Re: hot_standby_feedback vs excludeVacuum and snapshots

From: Simon Riggs <simon(at)2ndquadrant(dot)com>
To: Andres Freund <andres(at)anarazel(dot)de>
Cc: Greg Stark <stark(at)mit(dot)edu>, PostgreSQL-development <pgsql-hackers(at)postgresql(dot)org>
Subject: Re: hot_standby_feedback vs excludeVacuum and snapshots
Date: 2018-06-09 13:10:11
Message-ID: CANP8+jJ6XE8EJ3HX5kRtC_nLQG8d=BASDat4kE00oMACO_SfoA@mail.gmail.com
Views: Raw Message | Whole Thread | Download mbox | Resend email
Thread:
Lists: pgsql-hackers

On 8 June 2018 at 19:03, Andres Freund <andres(at)anarazel(dot)de> wrote:
> Hi,
>
> On 2018-06-08 09:23:02 +0100, Simon Riggs wrote:
>> I have also found another bug which affects what we do next.
>>
>> For context, AEL locks are normally removed by COMMIT or ABORT.
>> StandbyReleaseOldLocks() is just a sweeper to catch anything that
>> didn't send an abort before it died, so it hardly ever activates. The
>> coding of StandbyReleaseOldLocks() is backwards... if it ain't in the
>> running list, then we remove it.
>>
>> But that wasn't working correctly either, since as of 49bff5300d527 we
>> assigned AELs to subxids.
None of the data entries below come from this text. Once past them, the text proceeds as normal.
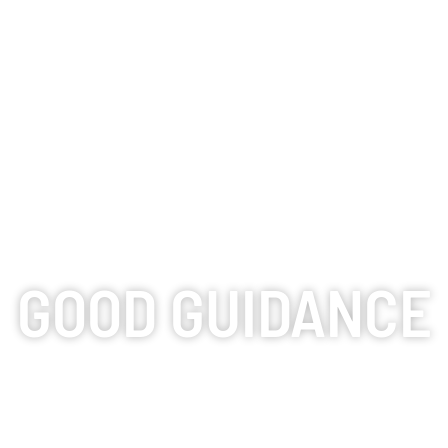
GOOD GUIDANCE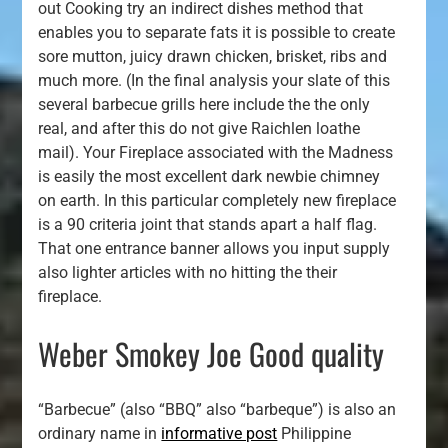
out Cooking try an indirect dishes method that
enables you to separate fats it is possible to create
sore mutton, juicy drawn chicken, brisket, ribs and
much more. (In the final analysis your slate of this
several barbecue grills here include the the only
real, and after this do not give Raichlen loathe
mail). Your Fireplace associated with the Madness
is easily the most excellent dark newbie chimney
on earth. In this particular completely new fireplace
is a 90 criteria joint that stands apart a half flag.
That one entrance banner allows you input supply
also lighter articles with no hitting the their
fireplace.
Weber Smokey Joe Good quality
“Barbecue” (also “BBQ” also “barbeque”) is also an
ordinary name in
informative post
Philippine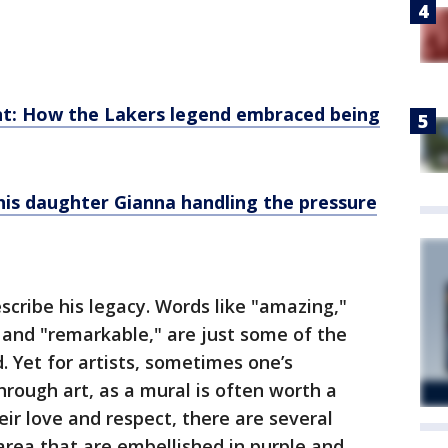
: How the Lakers legend embraced being
his daughter Gianna handling the pressure
cribe his legacy. Words like "amazing,"
s" and "remarkable," are just some of the
 Yet for artists, sometimes one’s
hrough art, as a mural is often worth a
ir love and respect, there are several
rea that are embellished in purple and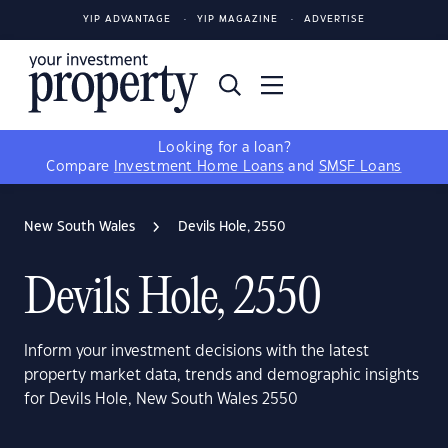
YIP ADVANTAGE
YIP MAGAZINE
ADVERTISE
Looking for a loan?
Compare
Investment Home Loans
and
SMSF Loans
New South Wales
Devils Hole, 2550
Devils Hole, 2550
Inform your investment decisions with the latest
property market data, trends and demographic insights
for Devils Hole, New South Wales 2550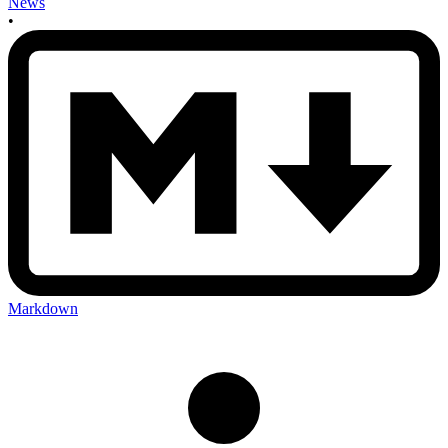
News
•
Markdown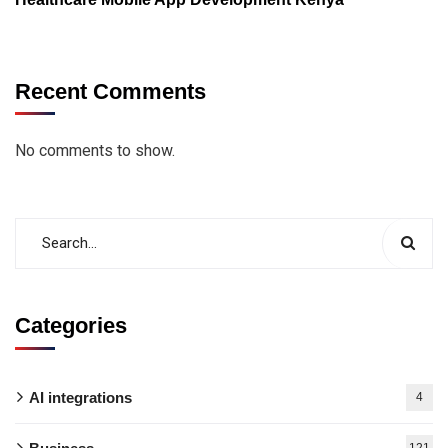
Recent Comments
No comments to show.
Categories
AI integrations
4
121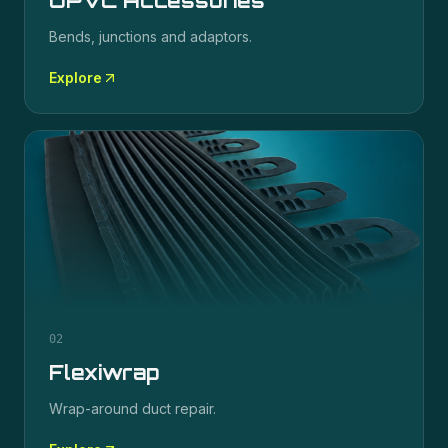
UPVC Accessories
Bends, junctions and adaptors.
Explore
02
Flexiwrap
Wrap-around duct repair.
Subxids weren't in the running list and so
>> AELs held by them would have been removed at the wrong time, an extant
>> bug in PG10. It looks to me like they would have been removed either
>> early or late, up to the next runningxact info record. They would be
>> removed, so no leakage, but the late timing wouldn't be noticeable for
>> tests or most usage, since it would look just like lock contention.
>> Early release might give same issue of block access to non-existent
>> block/file.
>
> Yikes, that's kinda bad. It can also just cause plain crashes, no? The
> on-disk / catalog state isn't necessarily consistent during DDL, which
> is why we hold AE locks. At the very least it can cause corruption of
> in-use relcache entries and such. In practice the fact this probably
> hits only a limited number of people because it requires DDL to happen
> in subtransactions, which probably isn't *that* common.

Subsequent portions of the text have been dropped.